◆ **TASK BRIEF**: Look through the records below for the line holding "zum bundesweiten Vorlesetag mit". Write it out exactly, with each following line through the line holding "13. November 2025".

◆ **MATERIAL SUPPLIED**:
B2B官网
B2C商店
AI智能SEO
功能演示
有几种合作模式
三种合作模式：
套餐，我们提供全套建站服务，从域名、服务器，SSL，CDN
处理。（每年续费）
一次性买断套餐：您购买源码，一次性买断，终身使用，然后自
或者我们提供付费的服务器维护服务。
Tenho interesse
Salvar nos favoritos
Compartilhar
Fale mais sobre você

==

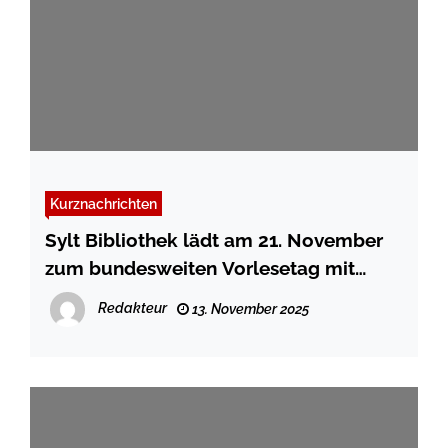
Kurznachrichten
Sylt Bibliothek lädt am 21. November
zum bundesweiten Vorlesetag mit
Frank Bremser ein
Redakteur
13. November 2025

◆ **WORKED SOLUTION**:
zum bundesweiten Vorlesetag mit
Frank Bremser ein
Redakteur
13. November 2025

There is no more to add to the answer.